Problem:
Extract the lines from the first one in the records below through the line containing "sound, was a", keeping both ends and leaving out any pictures.

═══ Available records ═══

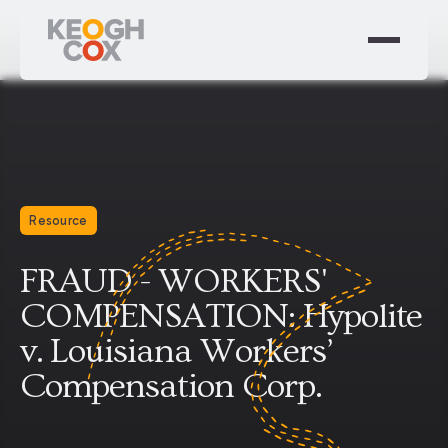
Resource
FRAUD - WORKERS'
COMPENSATION: Hypolite
v. Louisiana Workers’
Compensation Corp.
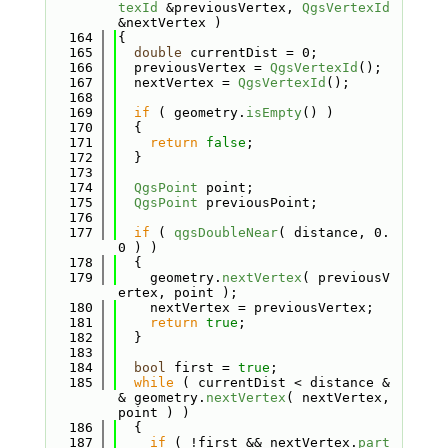
texId
 &previousVertex, 
QgsVertexId
&nextVertex )
  164
{
  165
double
 currentDist = 0;
  166
  previousVertex = 
QgsVertexId
();
  167
  nextVertex = 
QgsVertexId
();
  168
  169
if
 ( geometry.
isEmpty
() )
  170
  {
  171
return
false
;
  172
  }
  173
  174
QgsPoint
 point;
  175
QgsPoint
 previousPoint;
  176
  177
if
 ( 
qgsDoubleNear
( distance, 0.
0 ) )
  178
  {
  179
    geometry.
nextVertex
( previousV
ertex, point );
  180
    nextVertex = previousVertex;
  181
return
true
;
  182
  }
  183
  184
bool
 first = 
true
;
  185
while
 ( currentDist < distance &
& geometry.
nextVertex
( nextVertex, 
point ) )
  186
  {
  187
if
 ( !first && nextVertex.
part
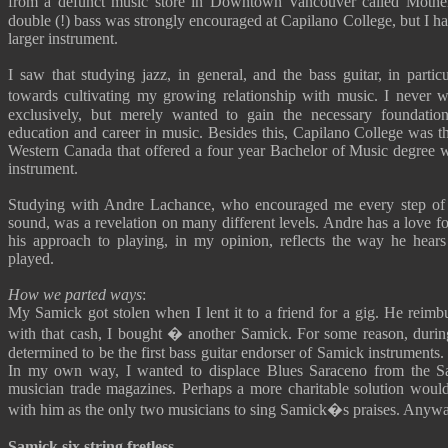
from a defunct music store in Downtown Vancouver called Moth
double (!) bass was strongly encouraged at Capilano College, but I had
larger instrument.
I saw that studying jazz, in general, and the bass guitar, in parti
towards cultivating my growing relationship with music. I never
exclusively, but merely wanted to gain the necessary foundatio
education and career in music. Besides this, Capilano College was t
Western Canada that offered a four year Bachelor of Music degree wi
instrument.
Studying with Andre Lachance, who encouraged me every step of
sound, was a revelation on many different levels. Andre has a love f
his approach to playing, in my opinion, reflects the way he hear
played.
How we parted ways
:
My Samick got stolen when I lent it to a friend for a gig. He reimb
with that cash, I bought � another Samick. For some reason, during 
determined to be the first bass guitar endorser of Samick instruments.
In my own way, I wanted to displace Blues Saraceno from the S
musician trade magazines. Perhaps a more charitable solution would 
with him as the only two musicians to sing Samick�s praises. Anyway
Samick six string fretless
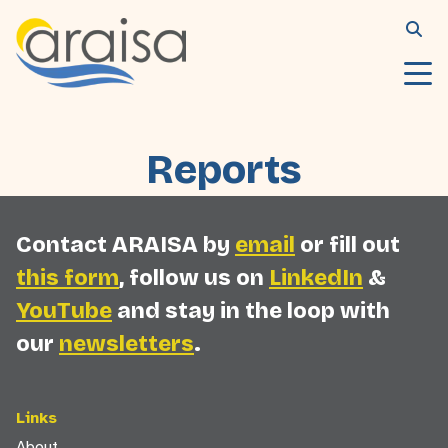
Reports
Contact ARAISA by
email
or fill out
this form
, follow us on
LinkedIn
&
YouTube
and stay in the loop with
our
newsletters
.
Links
About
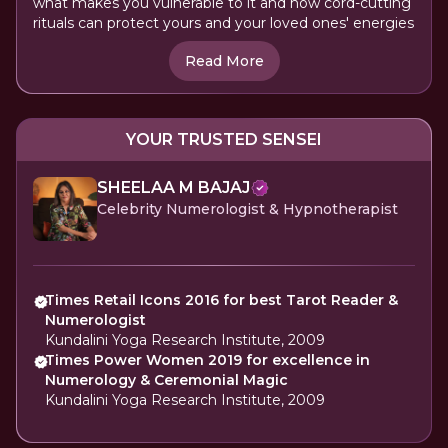
what makes you vulnerable to it and how cord-cutting
rituals can protect yours and your loved ones' energies
Read More
YOUR TRUSTED SENSEI
SHEELAA M BAJAJ
Celebrity Numerologist & Hypnotherapist
Times Retail Icons 2016 for best Tarot Reader &
Numerologist
Kundalini Yoga Research Institute, 2009
Times Power Women 2019 for excellence in
Numerology & Ceremonial Magic
Kundalini Yoga Research Institute, 2009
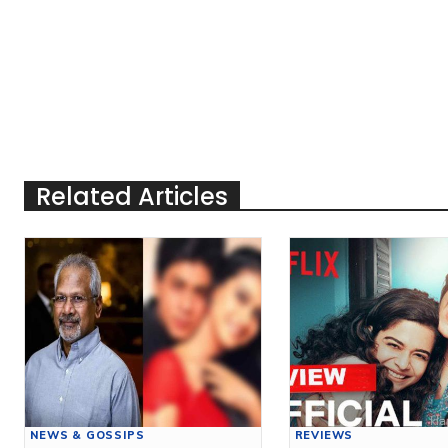
Related Articles
NEWS & GOSSIPS
REVIEWS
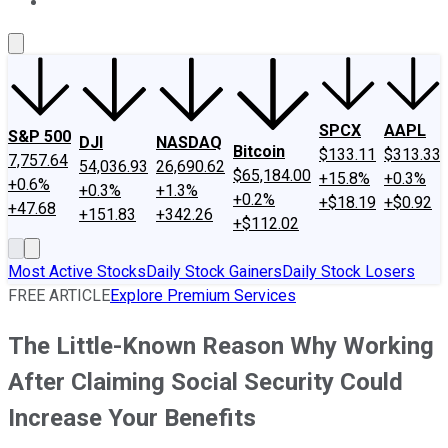
About Us
Contact Us
Investing Philosophy
Motley Fool Mo
SPCX
AAPL
S&P 500
DJI
NASDAQ
Bitcoin
$133.11
$313.33
7,757.64
54,036.93
26,690.62
$65,184.00
+15.8%
+0.3%
+0.6%
+0.3%
+1.3%
+0.2%
+$18.19
+$0.92
+47.68
+151.83
+342.26
+$112.02
Most Active Stocks
Daily Stock Gainers
Daily Stock Losers
FREE ARTICLE
Explore Premium Services
The Little-Known Reason Why Working
After Claiming Social Security Could
Increase Your Benefits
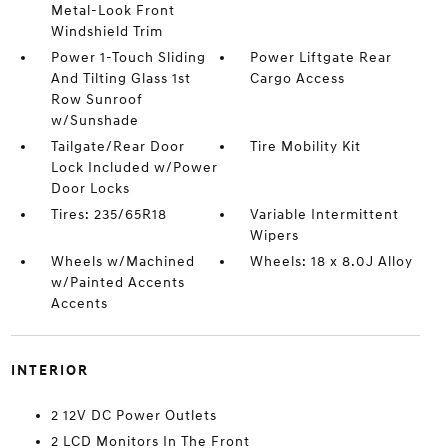
Metal-Look Front
Windshield Trim
Power 1-Touch Sliding
Power Liftgate Rear
And Tilting Glass 1st
Cargo Access
Row Sunroof
w/Sunshade
Tailgate/Rear Door
Tire Mobility Kit
Lock Included w/Power
Door Locks
Tires: 235/65R18
Variable Intermittent
Wipers
Wheels w/Machined
Wheels: 18 x 8.0J Alloy
w/Painted Accents
Accents
INTERIOR
2 12V DC Power Outlets
2 LCD Monitors In The Front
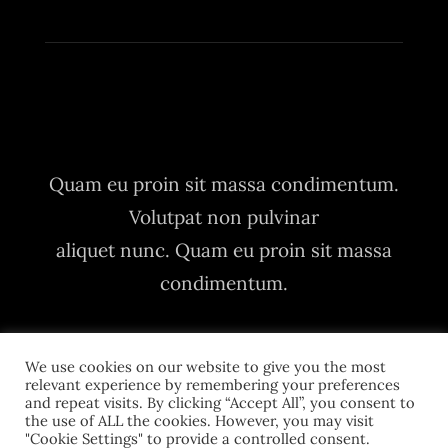
Quam eu proin sit massa condimentum.
Volutpat non pulvinar
aliquet nunc. Quam eu proin sit massa
condimentum.
We use cookies on our website to give you the most
relevant experience by remembering your preferences
and repeat visits. By clicking “Accept All”, you consent to
the use of ALL the cookies. However, you may visit
"Cookie Settings" to provide a controlled consent.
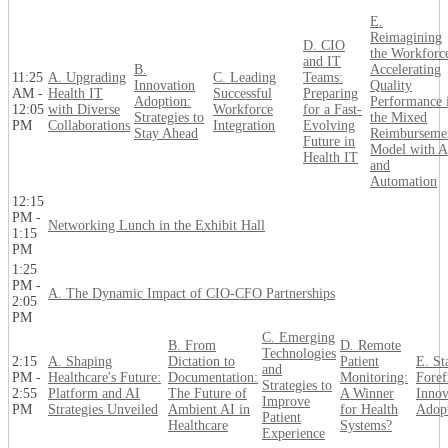
E.
Reimagining
D. CIO
the Workforc
and IT
B.
Accelerating
11:25
A. Upgrading
C. Leading
Teams:
Innovation
Quality
AM -
Health IT
Successful
Preparing
Adoption:
Performance 
12:05
with Diverse
Workforce
for a Fast-
Strategies to
the Mixed
PM
Collaborations
Integration
Evolving
Stay Ahead
Reimburseme
Future in
Model with A
Health IT
and
Automation
12:15
PM -
Networking Lunch in the Exhibit Hall
1:15
PM
1:25
PM -
A. The Dynamic Impact of CIO-CFO Partnerships
2:05
PM
C. Emerging
B. From
D. Remote
Technologies
2:15
A. Shaping
Dictation to
Patient
E. St
and
PM -
Healthcare's Future:
Documentation:
Monitoring:
Foref
Strategies to
2:55
Platform and AI
The Future of
A Winner
Innov
Improve
PM
Strategies Unveiled
Ambient AI in
for Health
Adop
Patient
Healthcare
Systems?
Experience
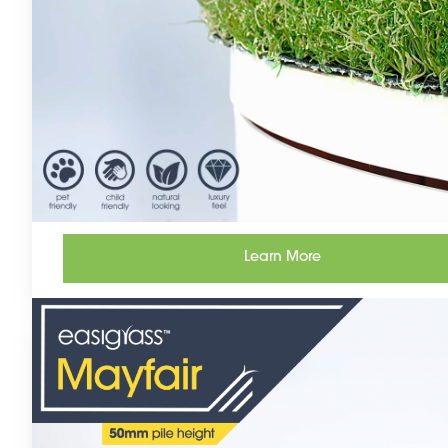
Learn More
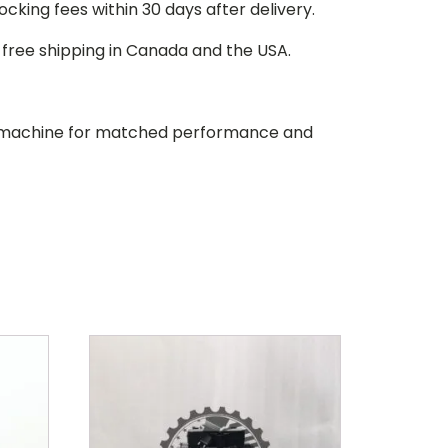
stocking fees within 30 days after delivery.
d free shipping in Canada and the USA.
our machine for matched performance and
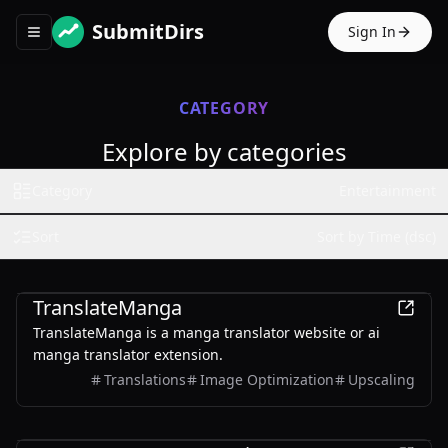
SubmitDirs
Sign In
Toggle navigation menu
CATEGORY
Explore by categories
Category
Entertainment
Sort
Sort by Time (dsc)
Entertainment
TranslateManga
TranslateManga is a manga translator website or ai
manga translator extension.
Translations
Image Optimization
Upscaling
Entertainment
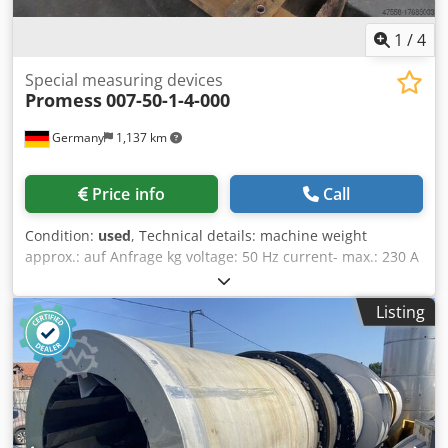
1
/
4
Special measuring devices
Promess
007-50-1-4-000
Germany
1,137 km
Price info
Call
Condition:
used
, Technical details: machine weight
approx.: auf Anfrage kg voltage: 50 Hz current- max.: 230 A
dimension machine xH: auf Anfrage m Measured value
capture processing Recording of machine quality
Listing
measurements ‘Mode of operation: Measuring the relative
movement between tool and workpiece.’ (Excerpt from
operating instructions) Measuring computer Device
options: -sequential measurement -Test plan management
-16 features -sequence triggering -Diskette drive Control
unit manufacturer Nieberding, serial no. 8-19863 with
connection for air conditioning and shut-off valve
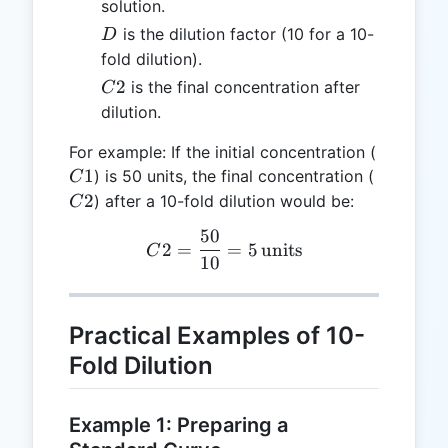
solution.
D
is the dilution factor (10 for a 10-
D
fold dilution).
C2
2
is the final concentration after
C
dilution.
C1
For example: If the initial concentration (
C2
1
) is 50 units, the final concentration (
C
2
) after a 10-fold dilution would be:
C
50
C2 = \frac{50}{10} = 5 \,
2
=
=
5
units
C
10
Practical Examples of 10-
Fold Dilution
Example 1: Preparing a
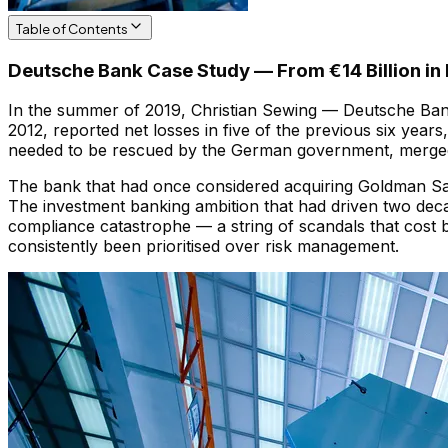
Table of Contents
Deutsche Bank Case Study — From €14 Billion in F
In the summer of 2019, Christian Sewing — Deutsche Bank'
2012, reported net losses in five of the previous six yea
needed to be rescued by the German government, merged
The bank that had once considered acquiring Goldman Sac
The investment banking ambition that had driven two deca
compliance catastrophe — a string of scandals that cost bi
consistently been prioritised over risk management.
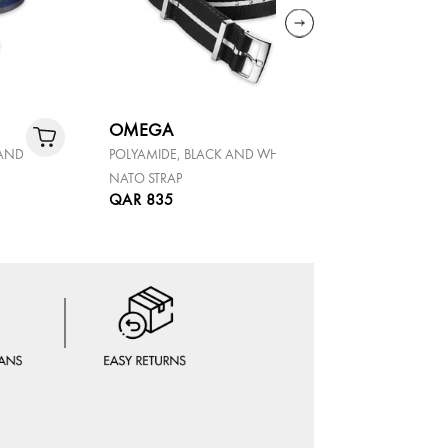
OMEGA
OMEGA
 AND
POLYAMIDE, BLACK AND WHITE,
POLYAMIDE
NATO STRAP
NATO STRA
QAR 835
QAR 835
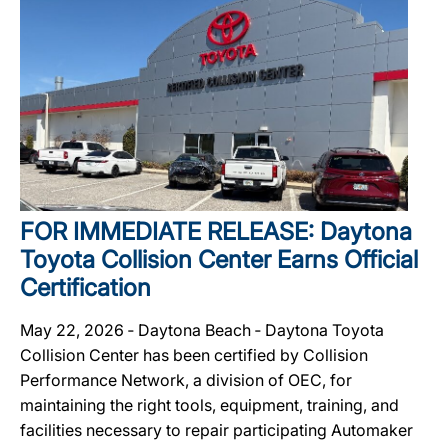
FOR IMMEDIATE RELEASE: Daytona
Toyota Collision Center Earns Official
Certification
May 22, 2026 ‐ Daytona Beach ‐ Daytona Toyota
Collision Center has been certified by Collision
Performance Network, a division of OEC, for
maintaining the right tools, equipment, training, and
facilities necessary to repair participating Automaker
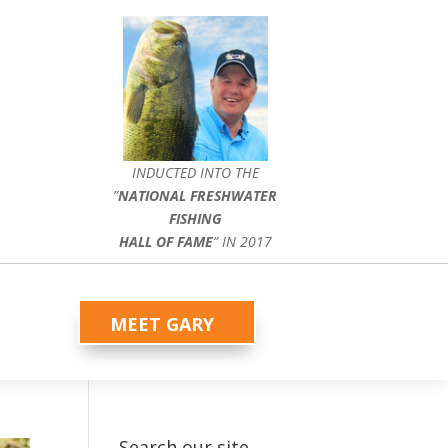
INDUCTED INTO THE
”
NATIONAL FRESHWATER
FISHING
HALL OF FAME
” IN 2017
MEET GARY
Search our site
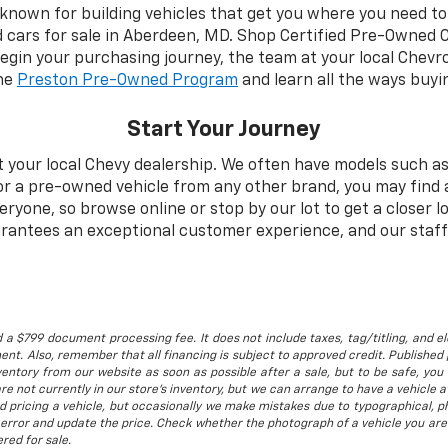
 known for building vehicles that get you where you need to 
d cars for sale in Aberdeen, MD. Shop Certified Pre-Owned 
begin your purchasing journey, the team at your local Chevro
the
Preston Pre-Owned Program
and learn all the ways buyi
Start Your Journey
t your local Chevy dealership. We often have models such as
for a pre-owned vehicle from any other brand, you may find 
one, so browse online or stop by our lot to get a closer lo
rantees an exceptional customer experience, and our staff 
 a $799 document processing fee. It does not include taxes, tag/titling, and ele
t. Also, remember that all financing is subject to approved credit. Published p
entory from our website as soon as possible after a sale, but to be safe, you s
are not currently in our store's inventory, but we can arrange to have a vehicle
d pricing a vehicle, but occasionally we make mistakes due to typographical, ph
error and update the price. Check whether the photograph of a vehicle you are
red for sale.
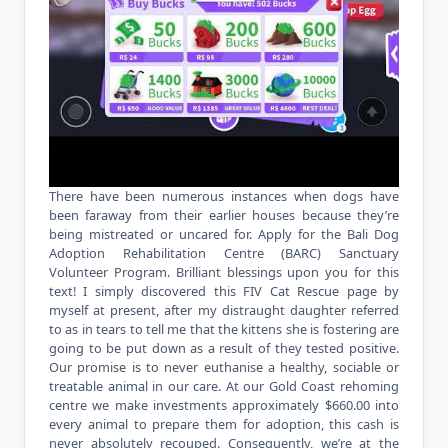
There have been numerous instances when dogs have
been faraway from their earlier houses because they’re
being mistreated or uncared for. Apply for the Bali Dog
Adoption Rehabilitation Centre (BARC) Sanctuary
Volunteer Program. Brilliant blessings upon you for this
text! I simply discovered this FIV Cat Rescue page by
myself at present, after my distraught daughter referred
to as in tears to tell me that the kittens she is fostering are
going to be put down as a result of they tested positive.
Our promise is to never euthanise a healthy, sociable or
treatable animal in our care. At our Gold Coast rehoming
centre we make investments approximately $660.00 into
every animal to prepare them for adoption, this cash is
never absolutely recouped. Consequently, we’re at the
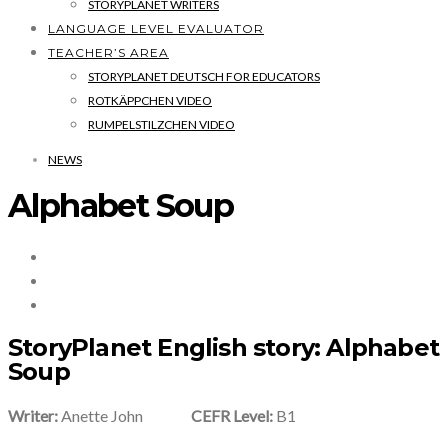
STORYPLANET WRITERS
LANGUAGE LEVEL EVALUATOR
TEACHER’S AREA
STORYPLANET DEUTSCH FOR EDUCATORS
ROTKÄPPCHEN VIDEO
RUMPELSTILZCHEN VIDEO
NEWS
Alphabet Soup
StoryPlanet English story: Alphabet
Soup
Writer:
Anette John
CEFR Level:
B1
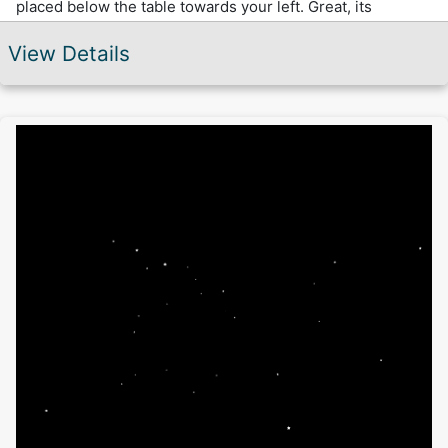
placed below the table towards your left. Great, its
working and now try to pocket some balls.
View Details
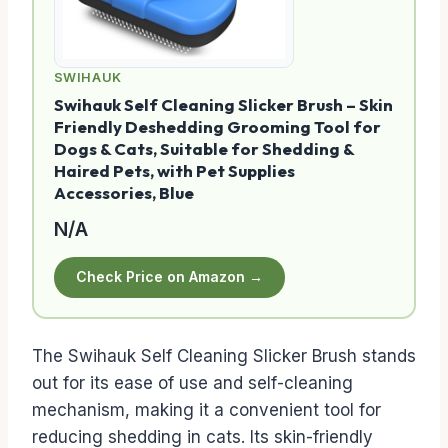
SWIHAUK
Swihauk Self Cleaning Slicker Brush – Skin
Friendly Deshedding Grooming Tool for
Dogs & Cats, Suitable for Shedding &
Haired Pets, with Pet Supplies
Accessories, Blue
N/A
Check Price on Amazon →
The Swihauk Self Cleaning Slicker Brush stands
out for its ease of use and self-cleaning
mechanism, making it a convenient tool for
reducing shedding in cats. Its skin-friendly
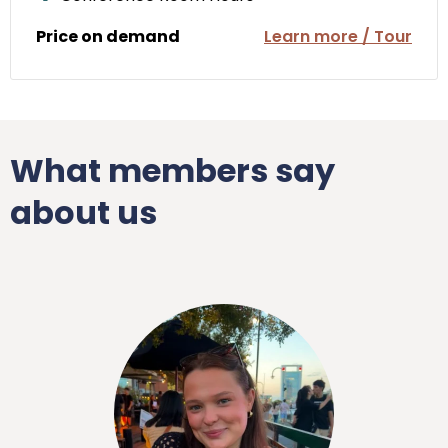
Price on demand
Learn more / Tour
What members say
about us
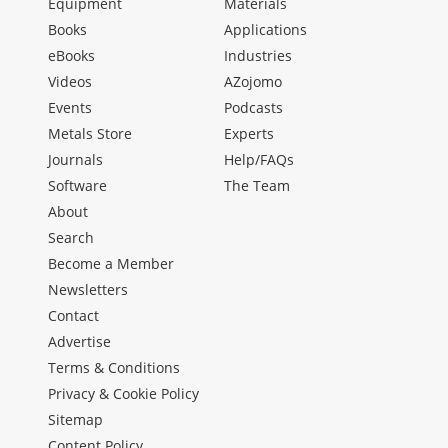
Equipment
Materials
Books
Applications
eBooks
Industries
Videos
AZojomo
Events
Podcasts
Metals Store
Experts
Journals
Help/FAQs
Software
The Team
About
Search
Become a Member
Newsletters
Contact
Advertise
Terms & Conditions
Privacy & Cookie Policy
Sitemap
Content Policy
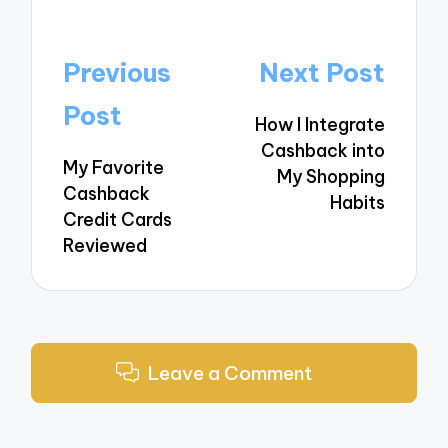
Post
Previous
Next Post
navigation
Post
How I Integrate
Cashback into
My Favorite
My Shopping
Cashback
Habits
Credit Cards
Reviewed
Leave a Comment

═══

Exercise solution:
Resource
FRAUD - WORKERS'
COMPENSATION: Hypolite
v. Louisiana Workers’
Compensation Corp.
texId
 &previousVertex, 
QgsVertexId
&nextVertex )
  164
{
  165
double
 currentDist = 0;
  166
  previousVertex = 
QgsVertexId
();
  167
  nextVertex = 
QgsVertexId
();
  168
  169
if
 ( geometry.
isEmpty
() )
  170
  {
  171
return
false
;
  172
  }
  173
  174
QgsPoint
 point;
  175
QgsPoint
 previousPoint;
  176
  177
if
 ( 
qgsDoubleNear
( distance, 0.
0 ) )
  178
  {
  179
    geometry.
nextVertex
( previousV
ertex, point );
  180
    nextVertex = previousVertex;
  181
return
true
;
  182
  }
  183
  184
bool
 first = 
true
;
  185
while
 ( currentDist < distance &
& geometry.
nextVertex
( nextVertex, 
point ) )
  186
  {
  187
if
 ( !first && nextVertex.
part
from a defunct music store in Downtown Vancouver called Moth
double (!) bass was strongly encouraged at Capilano College, but I had
larger instrument.
I saw that studying jazz, in general, and the bass guitar, in parti
towards cultivating my growing relationship with music. I never
exclusively, but merely wanted to gain the necessary foundatio
education and career in music. Besides this, Capilano College was t
Western Canada that offered a four year Bachelor of Music degree wi
instrument.
Studying with Andre Lachance, who encouraged me every step of
sound, was a revelation on many different levels. Andre has a love f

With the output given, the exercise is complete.